I’ve experienced too many times when I’ve been dog tired and feeling burned out because of taking on too much work. This has been entirely my own doing. No one forced me to accept a speaking engagement, an invitation to write an article, or an offer teach an extra class. In fact, I love to do all of these activities. The problem was that I lacked a process for making decisions about what was best. I was so committed to living out my mission that any opportunity that seemed good in the moment received a “yes” from me. The result was that I became a prisoner of my own success. I can’t tell you how many times I’ve worked on a project or sat in my seat moments before being called to the front and simply wished that I had never accepted the opportunity. Other times I’ve received epic opportunities, but because of my already scheduled activities I either had to turn these down or literally shoehorn them into a calendar with little margin for the rest of my life. I managed to pull these off but I often found myself under the weather, burned out, exhausted or wondering if I could have performed at a higher level if I had not been so overcommitted. Moreover, I missed out of much joy of enjoying these moments because I was always distracted by what I had to do next.
Learning to say, “No” is key for living the life of God’s dreams. If we don’t learn to say, “No” with intentionality, we will lose the freedom to say, “Yes” when a truly great opportunity appears. Of course, there will be obligations on which we must take action that involve work mandated by a superior or certain family commitments. These are not my concern here. I desire to reflect on avoiding my mistakes hinted at in my earlier confession.
My Process for Discerning “Yes” or “No”: Default to “No” Except for these Exceptions
Here is my current process for discerning. My default answer is now “No.” It is rooted in the following principle and then filtered with three additional ones.
First, set this rule in stone. If the opportunity does not align with your goals and values, you must say, “No.”This rule assumes that you’ve established clear goals and know your core values. Jim Rohn wrote, “If you don’t design your own life plan, chances are you’ll fall into someone else’s plan. And guess what they have planned for you? Not much.” If you don’t know what you want and who you are, you will default into people pleasing or dollar chasing.
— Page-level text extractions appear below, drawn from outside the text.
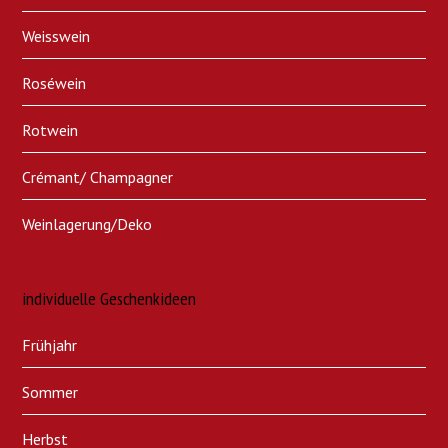
Weisswein
Roséwein
Rotwein
Crémant/ Champagner
Weinlagerung/Deko
individuelle Geschenkideen
Frühjahr
Sommer
Herbst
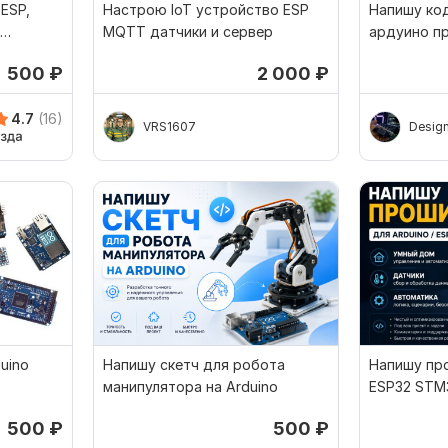
 ESP,
Настрою IoT устройство ESP
Напишу код
MQTT датчики и сервер
ардуино п
500
₽
2 000
₽
4.7
(16)
VRS1607
Desig
uino
Напишу скетч для робота
Напишу про
манипулятора на Arduino
ESP32 STM
датчики, а
500
₽
500
₽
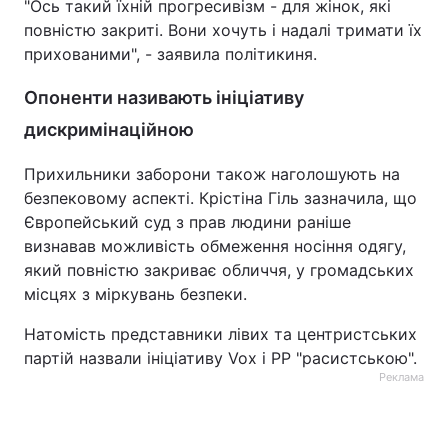
"Ось такий їхній прогресивізм - для жінок, які
повністю закриті. Вони хочуть і надалі тримати їх
прихованими", - заявила політикиня.
Опоненти називають ініціативу
дискримінаційною
Прихильники заборони також наголошують на
безпековому аспекті. Крістіна Гіль зазначила, що
Європейський суд з прав людини раніше
визнавав можливість обмеження носіння одягу,
який повністю закриває обличчя, у громадських
місцях з міркувань безпеки.
Натомість представники лівих та центристських
партій назвали ініціативу Vox і PP "расистською".
Реклама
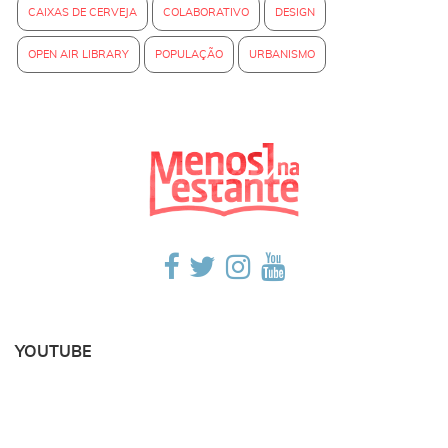
CAIXAS DE CERVEJA
COLABORATIVO
DESIGN
OPEN AIR LIBRARY
POPULAÇÃO
URBANISMO
YOUTUBE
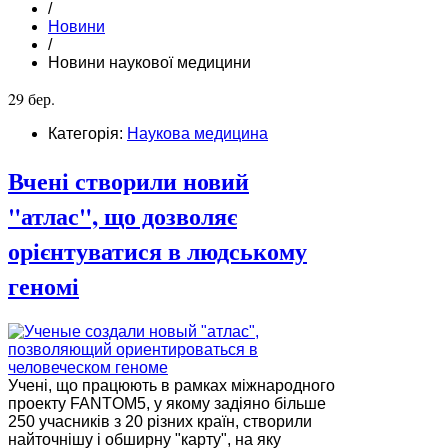
/
Новини
/
Новини наукової медицини
29 бер.
Категорія:
Наукова медицина
Вчені створили новий
"атлас", що дозволяє
орієнтуватися в людському
геномі
Учені, що працюють в рамках міжнародного
проекту FANTOM5, у якому задіяно більше
250 учасників з 20 різних країн, створили
найточнішу і обширну "карту", на яку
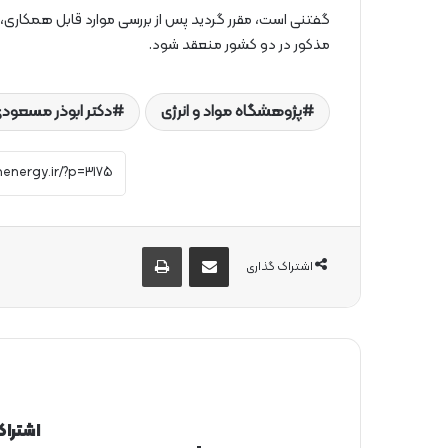
گفتنی است، مقرر گردید پس از بررسی موارد قابل همکاری
مذکور در دو کشور منعقد شود.
پژوهشگاه مواد و انرژی
دکتر ابوذر مسعود
از طریق ایمیل به اشتراک بگذارید
چاپ
اشتراک گذاری
اشتراک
Second, just because an opportunity aligns with your goals and values does not mean that you say, “Yes.”This is particularly true if you are in a religious vocation when most invitations and opportunities will line up with your calling.
How do you say “No” when there is an opportunity to do something good that aligns with our mission? This is the problem. Therefore we need additional filters.
From my reading and reflection, I ask myself these three questions:(1) Would I want to participate in the activity/project/event tomorrow?
This question is crucial. If you would be too busy or tired to enjoy the opportunity tomorrow, you will likely feel the same way 3 months, six months, or a year from now. This means you should automatically say, “No.”
Derek Sivers writes, “When deciding whether to do something, if you feel anything less than ‘Wow! That would be amazing! Absolutely! [Heck] yeah!’ — then say ‘no.’”
Learning to recognize one’s limits is critical. I try to divide my year into four quarters. I’m at my best when I’m only working on a couple projects per quarter. When I set goals for the next year, I try to spread out work and projects. Then I can reasonably accept an additional opportunity or two per quarter without burning myself out.
This makes life much more enjoyable and allows us to be at our best when we do say, “Yes.”